Subjecting students to surveillance tech is nothing new. Most schools have had cameras installed for years. Moving students from desks to laptops allows schools to monitor internet use, even when students aren’t on campus. Bringing police officers into schools to participate in disciplinary problems allows law enforcement agencies to utilize the same tech and analytics they deploy against the public at large. And if cameras are already in place, it’s often trivial to add facial recognition features.
The same tech that can keep kids from patronizing certain retailers is also being used to keep deadbeat kids from scoring free lunches. While some local governments in the United States are trying to limit the expansion of surveillance tech in their own jurisdictions, governments in the United Kingdom seem less concerned about the mission creep of surveillance technology.
Some students in the UK are now able to pay for their lunch in the school canteen using only their faces. Nine schools in North Ayrshire, Scotland, started taking payments using biometric information gleaned from facial recognition systems on Monday, according to the Financial Times. [alt link]
The technology is being provided by CRB Cunningham, which has installed a system that scans the faces of students and cross-checks them against encrypted faceprint templates stored locally on servers in the schools. It’s being brought in to replace fingerprint scanning and card payments, which have been deemed less safe since the advent of the COVID-19 pandemic.
According to the Financial Times report, 65 schools have already signed up to participate in this program, which has supposedly dropped transaction times at the lunchroom register to less than five seconds per student. I assume that’s an improvement, but it seems fingerprints/cards weren’t all that slow and there are plenty of options for touchless payment if schools need somewhere to spend their cafeteria tech money.
CRB says more than 97% of parents have consented to the collection and use of their children’s biometric info to… um… move kids through the lunch line faster.
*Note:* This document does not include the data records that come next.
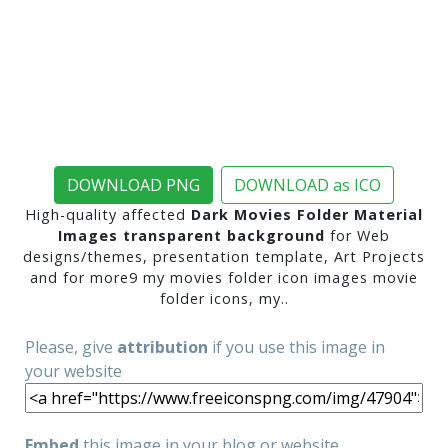
DOWNLOAD PNG
DOWNLOAD as ICO
High-quality affected
Dark Movies Folder Material
Images transparent background
for Web
designs/themes, presentation template, Art Projects
and for more9 my movies folder icon images movie
folder icons, my..
Please, give
attribution
if you use this image in
your website
Embed
this image in your blog or website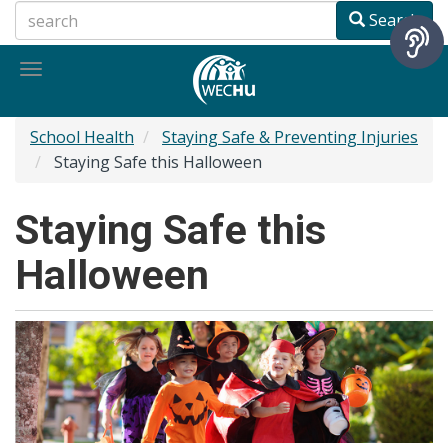
Skip
Search
to
main
Toggle
content
navigation
School Health
Staying Safe & Preventing Injuries
Staying Safe this Halloween
Staying Safe this
Halloween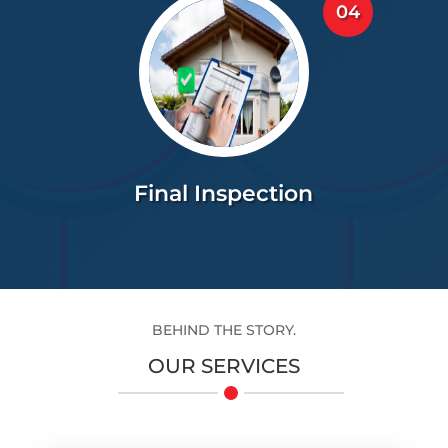
04
Final Inspection
BEHIND THE STORY.
OUR SERVICES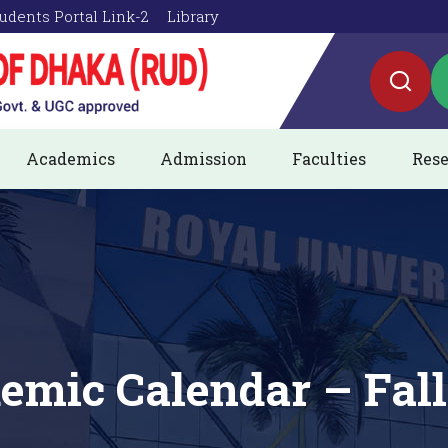
udents Portal Link-2
Library
Academics
Admission
Faculties
Rese
emic Calendar – Fall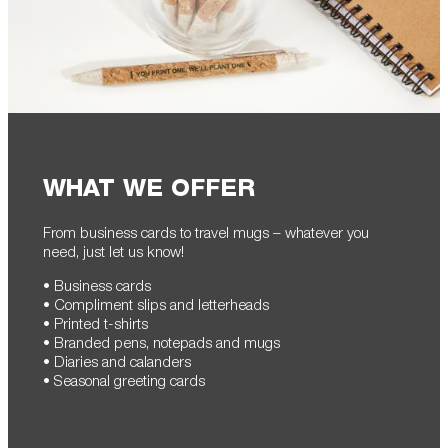
WHAT WE OFFER
From business cards to travel mugs – whatever you
need, just let us know!
• Business cards
• Compliment slips and letterheads
• Printed t-shirts
• Branded pens, notepads and mugs
• Diaries and calanders
• Seasonal greeting cards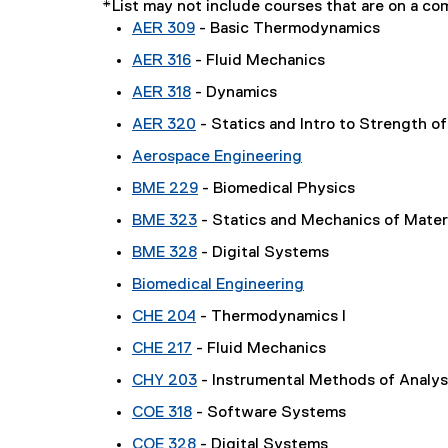
*List may not include courses that are on a 
AER 309
- Basic Thermodynamics
AER 316
- Fluid Mechanics
AER 318
- Dynamics
AER 320
- Statics and Intro to Strength of
Aerospace Engineering
BME 229
- Biomedical Physics
BME 323
- Statics and Mechanics of Mater
BME 328
- Digital Systems
Biomedical Engineering
CHE 204
- Thermodynamics I
CHE 217
- Fluid Mechanics
CHY 203
- Instrumental Methods of Analys
COE 318
- Software Systems
COE 328
- Digital Systems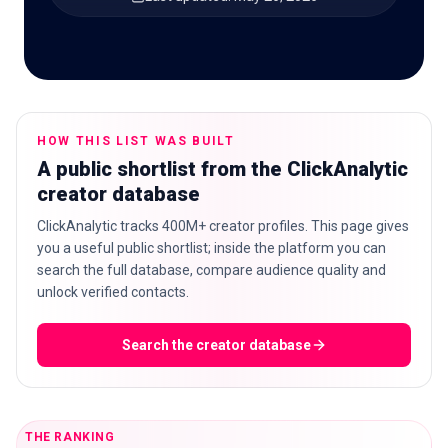
🇬🇧
EN
HOW THIS LIST WAS BUILT
A public shortlist from the ClickAnalytic
creator database
ClickAnalytic tracks 400M+ creator profiles. This page gives
you a useful public shortlist; inside the platform you can
search the full database, compare audience quality and
unlock verified contacts.
Search the creator database
THE RANKING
I guess the sooner you get kids used to having their faces scanned to do mundane things, the less likely they’ll be to complain when demands for info cross over into more private spaces.
The FAQ on the program makes it clear it’s a single-purpose collection governed by a number of laws and data collection policies. Parents can opt out at any time and all data is deleted after opt out or if the student leaves the school. It’s good this is being handled responsibly but, like all facial recognition tech, mistakes can (and will) be made. When these inevitably occur, hopefully the damage will be limited to a missed meal.
The FAQ handles questions specifically about this program. The other flyer published by the North Ayrshire Council explains nothing and implies facial recognition is harmless, accurate, and a positive addition to students’ lives.
We’re introducing Facial Recognition!
This new technology is now available for a contactless meal service!
Following this exciting announcement, the flyer moves on to discussing biometric collections and the tech that makes it all possible. It accomplishes this in seven short “land of contrasts” paragraphs that explain almost nothing and completely ignore the inherent flaws in these systems as well as the collateral damage misidentification can cause.
The section titled “The history of biometrics” contains no history. Instead, it says biometric collections are already omnipresent so why worry about paying for lunch with your face?
Whilst the use of biometric recognition has been steadily growing over the last decade or so, these past couple of years have seen an explosion in development, interest and vendor involvement, particularly in mobile devices where they are commonly used to verify the owner of the device before unlocking or making purchases.
If students want to learn more (or anything) about the history of biometrics, I guess they’ll need to do their own research. Because this is the next (and final) paragraph of the “history of biometrics” section:
We are delighted to offer this fast and secure identification technology to purchase our delicious and nutritious school meals
Time is a flattened circle, I guess. The history of biometrics is the present. And the present is the future of student payment options, of which there are several. But these schools have put their money on facial recognition, which will help them raise a generation of children who’ve never known a life where they weren’t expected to use their bodies to pay for stuff.